@hailinel said:
@kidavenger: The Wii U has been out for only seven months. How many games should Nintendo have released in that time to appease you?
By my count they've only put out three games
Nintendo Land
New Super Mario Bros. U
and Game & Wario (is this even out yet?)
Please correct me if I'm wrong, but three games to launch a system is pretty sad, every other major publisher has more games on their system than they do...
Really, if Nintendo wasn't ready with the games, they should have never put a console out, imagine how good the Wii U could have been if they had made it now with the knowledge we all had for the last year of what the PS4 and XB1 were probably going to be.
In the same amount of time Sony put out 10+ games for the Vita and most people seem to think that isn't even enough.
And how many of those games were actually well reviewed or considered system sellers?
Nintendo has put a few more titles than that, or have had enough involvement in them. They published Lego City Undercover and Ninja Gaiden 3, and off the top of my head, they also worked Namco and 5th Cell to include Nintendo elements in Tekken Tag Tournament 2 and Scribblenauts Unlimited.

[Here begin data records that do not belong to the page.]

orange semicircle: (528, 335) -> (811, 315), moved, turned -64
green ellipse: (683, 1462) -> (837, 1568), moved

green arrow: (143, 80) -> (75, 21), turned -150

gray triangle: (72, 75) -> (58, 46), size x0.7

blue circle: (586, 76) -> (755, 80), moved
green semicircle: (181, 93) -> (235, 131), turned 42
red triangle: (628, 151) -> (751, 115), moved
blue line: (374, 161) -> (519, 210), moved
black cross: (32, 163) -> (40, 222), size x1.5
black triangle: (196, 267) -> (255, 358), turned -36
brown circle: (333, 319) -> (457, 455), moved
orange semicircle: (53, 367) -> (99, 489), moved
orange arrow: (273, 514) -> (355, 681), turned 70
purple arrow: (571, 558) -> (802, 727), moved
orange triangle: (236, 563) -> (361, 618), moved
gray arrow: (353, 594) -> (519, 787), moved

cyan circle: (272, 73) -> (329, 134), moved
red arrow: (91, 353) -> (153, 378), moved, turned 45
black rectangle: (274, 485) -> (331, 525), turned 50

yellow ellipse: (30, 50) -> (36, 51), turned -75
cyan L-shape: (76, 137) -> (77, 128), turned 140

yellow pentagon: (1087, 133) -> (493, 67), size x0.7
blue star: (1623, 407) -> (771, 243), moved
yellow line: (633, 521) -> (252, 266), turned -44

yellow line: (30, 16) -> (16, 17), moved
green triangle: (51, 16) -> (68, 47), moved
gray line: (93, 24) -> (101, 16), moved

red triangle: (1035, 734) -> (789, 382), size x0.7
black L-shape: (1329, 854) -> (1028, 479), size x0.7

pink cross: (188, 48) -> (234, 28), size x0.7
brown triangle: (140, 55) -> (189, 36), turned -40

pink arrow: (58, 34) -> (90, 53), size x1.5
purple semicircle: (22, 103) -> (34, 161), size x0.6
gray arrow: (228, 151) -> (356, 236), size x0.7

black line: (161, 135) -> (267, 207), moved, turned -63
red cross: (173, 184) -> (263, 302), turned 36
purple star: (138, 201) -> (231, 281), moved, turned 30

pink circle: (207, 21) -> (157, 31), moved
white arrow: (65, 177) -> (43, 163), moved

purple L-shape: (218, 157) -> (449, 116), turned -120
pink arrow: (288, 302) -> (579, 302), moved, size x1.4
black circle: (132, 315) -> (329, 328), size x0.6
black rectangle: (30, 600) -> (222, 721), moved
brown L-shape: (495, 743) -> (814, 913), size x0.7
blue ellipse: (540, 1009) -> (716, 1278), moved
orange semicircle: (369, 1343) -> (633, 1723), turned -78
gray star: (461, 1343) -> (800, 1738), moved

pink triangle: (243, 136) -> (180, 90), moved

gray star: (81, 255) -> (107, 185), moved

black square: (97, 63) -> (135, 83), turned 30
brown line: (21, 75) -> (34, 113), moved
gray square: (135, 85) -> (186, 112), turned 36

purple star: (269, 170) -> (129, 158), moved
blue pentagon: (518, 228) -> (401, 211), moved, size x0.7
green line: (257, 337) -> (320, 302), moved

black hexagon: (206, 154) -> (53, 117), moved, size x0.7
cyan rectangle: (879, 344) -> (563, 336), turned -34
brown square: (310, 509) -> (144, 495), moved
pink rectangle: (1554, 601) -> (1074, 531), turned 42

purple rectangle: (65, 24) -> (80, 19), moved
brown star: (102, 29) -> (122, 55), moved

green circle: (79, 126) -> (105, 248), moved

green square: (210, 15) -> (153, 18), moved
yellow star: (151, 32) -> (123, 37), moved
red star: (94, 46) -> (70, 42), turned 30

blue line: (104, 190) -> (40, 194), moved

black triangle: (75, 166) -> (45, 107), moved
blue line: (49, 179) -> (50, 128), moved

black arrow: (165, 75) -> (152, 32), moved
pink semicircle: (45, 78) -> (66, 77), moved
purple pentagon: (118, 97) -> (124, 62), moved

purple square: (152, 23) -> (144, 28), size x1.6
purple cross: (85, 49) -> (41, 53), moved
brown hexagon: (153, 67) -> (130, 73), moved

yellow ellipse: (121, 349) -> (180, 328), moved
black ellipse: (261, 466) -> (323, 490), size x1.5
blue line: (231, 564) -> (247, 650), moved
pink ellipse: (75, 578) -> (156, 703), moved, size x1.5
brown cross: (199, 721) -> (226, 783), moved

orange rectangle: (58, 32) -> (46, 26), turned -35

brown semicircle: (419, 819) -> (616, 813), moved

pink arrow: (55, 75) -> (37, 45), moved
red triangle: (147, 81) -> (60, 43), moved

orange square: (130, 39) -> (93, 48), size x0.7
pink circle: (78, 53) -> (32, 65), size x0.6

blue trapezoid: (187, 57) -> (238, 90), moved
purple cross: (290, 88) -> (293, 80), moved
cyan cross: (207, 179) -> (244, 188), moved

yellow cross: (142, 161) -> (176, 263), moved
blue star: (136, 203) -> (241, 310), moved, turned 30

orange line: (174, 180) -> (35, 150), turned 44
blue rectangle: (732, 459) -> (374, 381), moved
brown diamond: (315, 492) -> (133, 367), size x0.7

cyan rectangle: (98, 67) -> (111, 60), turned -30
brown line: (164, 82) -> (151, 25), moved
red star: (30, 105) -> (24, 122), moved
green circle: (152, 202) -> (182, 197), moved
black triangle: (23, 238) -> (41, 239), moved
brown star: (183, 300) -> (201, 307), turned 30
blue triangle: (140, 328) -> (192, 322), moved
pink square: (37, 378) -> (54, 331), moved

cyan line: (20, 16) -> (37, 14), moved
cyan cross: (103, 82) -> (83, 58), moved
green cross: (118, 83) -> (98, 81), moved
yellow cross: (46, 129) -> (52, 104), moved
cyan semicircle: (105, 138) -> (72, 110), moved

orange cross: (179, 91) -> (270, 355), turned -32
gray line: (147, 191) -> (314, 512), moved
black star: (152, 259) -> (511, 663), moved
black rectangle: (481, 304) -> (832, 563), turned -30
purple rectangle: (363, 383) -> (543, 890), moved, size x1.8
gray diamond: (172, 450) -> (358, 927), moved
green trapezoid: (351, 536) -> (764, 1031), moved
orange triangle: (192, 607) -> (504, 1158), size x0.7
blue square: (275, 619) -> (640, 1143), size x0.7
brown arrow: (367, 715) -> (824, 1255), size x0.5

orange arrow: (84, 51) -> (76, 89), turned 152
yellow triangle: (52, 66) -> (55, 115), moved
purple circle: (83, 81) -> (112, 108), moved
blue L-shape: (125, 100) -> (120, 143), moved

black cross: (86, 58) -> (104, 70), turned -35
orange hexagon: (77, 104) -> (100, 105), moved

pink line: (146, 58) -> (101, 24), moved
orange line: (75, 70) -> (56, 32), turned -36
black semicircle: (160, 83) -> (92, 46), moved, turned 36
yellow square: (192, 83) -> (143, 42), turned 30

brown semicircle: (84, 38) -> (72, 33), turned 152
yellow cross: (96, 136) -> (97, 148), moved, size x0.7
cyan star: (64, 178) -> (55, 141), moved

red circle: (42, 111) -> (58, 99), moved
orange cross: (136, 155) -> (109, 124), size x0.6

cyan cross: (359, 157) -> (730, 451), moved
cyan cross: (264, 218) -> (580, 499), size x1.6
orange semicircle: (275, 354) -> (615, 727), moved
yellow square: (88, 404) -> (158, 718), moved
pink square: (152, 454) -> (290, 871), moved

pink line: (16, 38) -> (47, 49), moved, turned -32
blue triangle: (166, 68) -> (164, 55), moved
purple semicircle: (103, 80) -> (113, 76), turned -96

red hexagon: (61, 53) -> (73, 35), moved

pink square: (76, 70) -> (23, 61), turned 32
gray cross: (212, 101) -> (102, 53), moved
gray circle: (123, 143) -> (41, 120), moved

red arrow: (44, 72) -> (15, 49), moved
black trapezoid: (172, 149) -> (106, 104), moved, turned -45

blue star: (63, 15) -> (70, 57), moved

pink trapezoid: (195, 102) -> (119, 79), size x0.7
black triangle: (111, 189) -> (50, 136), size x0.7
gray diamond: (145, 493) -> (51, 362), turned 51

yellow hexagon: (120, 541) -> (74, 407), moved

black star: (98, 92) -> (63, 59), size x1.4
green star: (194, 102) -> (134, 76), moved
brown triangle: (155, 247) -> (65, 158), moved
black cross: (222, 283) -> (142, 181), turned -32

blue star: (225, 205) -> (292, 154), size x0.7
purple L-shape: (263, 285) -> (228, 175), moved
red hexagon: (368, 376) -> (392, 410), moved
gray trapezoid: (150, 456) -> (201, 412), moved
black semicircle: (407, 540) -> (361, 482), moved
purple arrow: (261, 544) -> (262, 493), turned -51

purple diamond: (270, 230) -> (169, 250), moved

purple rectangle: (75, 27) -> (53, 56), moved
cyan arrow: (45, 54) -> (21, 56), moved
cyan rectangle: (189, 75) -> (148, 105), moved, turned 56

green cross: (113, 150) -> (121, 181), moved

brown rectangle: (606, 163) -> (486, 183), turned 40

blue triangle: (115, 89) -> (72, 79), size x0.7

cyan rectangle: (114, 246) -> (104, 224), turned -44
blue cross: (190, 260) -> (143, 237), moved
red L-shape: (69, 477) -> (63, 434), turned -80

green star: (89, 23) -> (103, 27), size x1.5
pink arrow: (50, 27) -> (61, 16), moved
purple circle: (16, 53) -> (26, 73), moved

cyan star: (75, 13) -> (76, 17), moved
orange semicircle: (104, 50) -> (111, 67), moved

No, that's still not many games, but in the grand scheme of things, for a console launch, it really hasn't been that bad. People forget the days of the PS2 when Sony put out...what, Fantavision? And...uh...hold on. Trying to think here...
Anyway, point being that the months following after a console's launch are typically dry in terms of quality titles. A gem might pop up here and there, but it's largely a waiting game for the big guns to start coming down the pipe. Of the first-party games that Microsoft and Sony showed off yesterday, how many of those will actually be available when their consoles launch on day one? How many of them will actually be available within the first half of the year after? How many won't be around until at least the following holiday season? I'm willing to bet that a fair number of those Microsoft and Sony reveals with nebulous "2014" dates mean "sometime between September 1st and December 31st."
And of course, most of the big guns people were clamoring for from Sony and Microsoft aren't even Sony and Microsoft games, and a number of those games are in turn not even exclusives. Sony and Microsoft can't take credit for Final Fantasy XV, or Mirror's Edge 2, or Watch_Dogs, or anything else along those lines. They're checkboxes in the "nice to have" column that neither console can claim as their own. Pair both down to their respective first-party studio offerings and the numbers suddenly aren't astronomical.